Андрей Мраморнов

26

Лунный гладиатор

На толстом дубовом столе, как на огромной вертолётной площадке, сидел большой жук. Пётр заметил его несколько минут назад и с тех пор внимательно рассматривал: хитиновый панцирь переливался неожиданными цветами в лучах послеобеденного осеннего солнца, лапы уверенно держались за стол, резные величественные рога были размером с его тело — Пётр заключил, что жук хорош, в самом расцвете сил, а потому с лёгкостью справится со своими жуковьими обязательствами. Жук выдвинул свои крылья, плавно оттолкнулся и с громким жужжанием взлетел, зигзагами направляясь к окну.

 

— Пётр Савельевич, а как вы оцениваете предложение? 

Наблюдение прервал вопрос шефа, а Пётр понял, что он прослушал предложение, которое требовалось оценить. Впрочем, это было не первый раз, и ответ-пустышка уже вертелся на языке:

— В целом предложение мне нравится, пока вопросов нет. Но нужно взглянуть на детали — убедиться, что мы ничего не упустили. Пожалуйста, пришлите мне всю информацию, к следующей встрече у меня будет более конкретное мнение.

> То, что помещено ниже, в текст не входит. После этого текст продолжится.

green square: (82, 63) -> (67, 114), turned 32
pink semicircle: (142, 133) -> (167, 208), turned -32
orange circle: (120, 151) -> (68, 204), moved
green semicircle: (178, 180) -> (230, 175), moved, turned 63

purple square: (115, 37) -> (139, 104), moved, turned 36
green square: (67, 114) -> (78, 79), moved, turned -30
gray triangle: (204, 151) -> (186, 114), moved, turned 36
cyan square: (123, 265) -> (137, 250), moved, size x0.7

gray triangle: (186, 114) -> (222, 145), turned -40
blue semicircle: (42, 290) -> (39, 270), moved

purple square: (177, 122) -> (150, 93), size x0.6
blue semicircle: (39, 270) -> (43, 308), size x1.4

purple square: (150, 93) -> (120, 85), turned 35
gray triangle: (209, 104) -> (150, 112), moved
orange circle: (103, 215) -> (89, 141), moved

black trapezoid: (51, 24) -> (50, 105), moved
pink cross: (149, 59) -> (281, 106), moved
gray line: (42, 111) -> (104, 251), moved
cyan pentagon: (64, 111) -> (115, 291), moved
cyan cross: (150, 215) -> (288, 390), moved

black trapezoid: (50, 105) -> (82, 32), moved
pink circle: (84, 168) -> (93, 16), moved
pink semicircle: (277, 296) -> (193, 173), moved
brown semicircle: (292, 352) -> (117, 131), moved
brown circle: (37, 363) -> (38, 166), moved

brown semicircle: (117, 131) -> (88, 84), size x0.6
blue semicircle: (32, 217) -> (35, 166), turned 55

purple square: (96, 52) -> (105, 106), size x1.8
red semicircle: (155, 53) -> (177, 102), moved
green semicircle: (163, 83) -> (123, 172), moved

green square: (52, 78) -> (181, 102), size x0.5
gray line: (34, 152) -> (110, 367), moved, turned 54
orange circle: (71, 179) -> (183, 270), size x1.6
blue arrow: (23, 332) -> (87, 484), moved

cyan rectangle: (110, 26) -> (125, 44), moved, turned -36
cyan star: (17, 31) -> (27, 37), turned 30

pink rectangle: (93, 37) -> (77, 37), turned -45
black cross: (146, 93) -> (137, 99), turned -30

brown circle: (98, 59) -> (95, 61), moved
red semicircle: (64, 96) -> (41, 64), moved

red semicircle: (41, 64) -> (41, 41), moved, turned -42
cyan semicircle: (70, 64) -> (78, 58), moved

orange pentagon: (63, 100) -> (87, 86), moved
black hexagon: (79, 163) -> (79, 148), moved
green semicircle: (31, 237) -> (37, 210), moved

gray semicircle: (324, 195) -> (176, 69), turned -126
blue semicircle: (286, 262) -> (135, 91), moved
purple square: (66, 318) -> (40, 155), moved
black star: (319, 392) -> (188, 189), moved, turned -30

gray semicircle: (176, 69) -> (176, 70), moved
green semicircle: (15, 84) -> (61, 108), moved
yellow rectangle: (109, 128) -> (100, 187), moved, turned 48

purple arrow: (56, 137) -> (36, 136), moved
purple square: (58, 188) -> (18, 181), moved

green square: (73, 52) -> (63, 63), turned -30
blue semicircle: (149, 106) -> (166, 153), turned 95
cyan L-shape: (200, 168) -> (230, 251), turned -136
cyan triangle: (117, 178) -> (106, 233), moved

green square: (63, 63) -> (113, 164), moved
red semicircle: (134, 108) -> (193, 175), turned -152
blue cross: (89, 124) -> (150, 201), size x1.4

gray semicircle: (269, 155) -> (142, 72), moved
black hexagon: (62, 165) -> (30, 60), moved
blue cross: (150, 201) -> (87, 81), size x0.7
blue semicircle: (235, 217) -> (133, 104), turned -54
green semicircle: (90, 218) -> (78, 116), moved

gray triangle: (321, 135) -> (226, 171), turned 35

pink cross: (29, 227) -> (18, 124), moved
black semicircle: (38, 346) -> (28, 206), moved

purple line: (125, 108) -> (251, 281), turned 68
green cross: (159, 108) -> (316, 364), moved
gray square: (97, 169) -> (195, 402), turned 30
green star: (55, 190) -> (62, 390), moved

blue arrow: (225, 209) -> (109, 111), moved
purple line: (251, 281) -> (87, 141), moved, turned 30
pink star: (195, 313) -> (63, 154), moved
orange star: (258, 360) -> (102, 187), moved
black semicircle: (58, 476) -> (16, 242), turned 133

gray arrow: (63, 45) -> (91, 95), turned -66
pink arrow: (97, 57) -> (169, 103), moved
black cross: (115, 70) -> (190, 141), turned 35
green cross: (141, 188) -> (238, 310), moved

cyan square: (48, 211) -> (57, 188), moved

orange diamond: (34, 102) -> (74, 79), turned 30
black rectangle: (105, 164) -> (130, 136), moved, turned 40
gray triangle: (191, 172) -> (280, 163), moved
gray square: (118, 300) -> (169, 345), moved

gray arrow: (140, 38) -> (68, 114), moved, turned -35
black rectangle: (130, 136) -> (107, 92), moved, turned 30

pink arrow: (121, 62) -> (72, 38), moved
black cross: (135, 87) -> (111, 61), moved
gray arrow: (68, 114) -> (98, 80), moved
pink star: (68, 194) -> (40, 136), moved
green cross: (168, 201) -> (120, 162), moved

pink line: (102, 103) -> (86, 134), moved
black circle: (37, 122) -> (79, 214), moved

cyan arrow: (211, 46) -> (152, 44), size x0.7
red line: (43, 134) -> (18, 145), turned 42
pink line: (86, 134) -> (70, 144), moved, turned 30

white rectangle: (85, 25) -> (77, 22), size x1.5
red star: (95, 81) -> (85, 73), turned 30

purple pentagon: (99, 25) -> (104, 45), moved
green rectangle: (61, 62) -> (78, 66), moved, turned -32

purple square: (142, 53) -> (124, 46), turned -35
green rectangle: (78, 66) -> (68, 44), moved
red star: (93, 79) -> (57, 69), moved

Шефа ответ удовлетворил, перешли к следующему вопросу. Пётр прислушался — жужжания не было слышно, и он стал искать жука глазами. Тот обнаружился на грязноватой, раскачивающейся тюле, неподвижно прилипнув к ней — ждёт удобного старта, подумал Пётр. Когда движение прекратилось, жук оторвался, отлетел сантиметров на пятнадцать, покружил немного и стремительно метнулся прямо в закрытое окно. Стукнулся, отлетел и повторил манёвр ещё трижды, метясь то выше, то ниже. Жук вернулся на стол и замер, видно, обдумывая, что же он делает не так. 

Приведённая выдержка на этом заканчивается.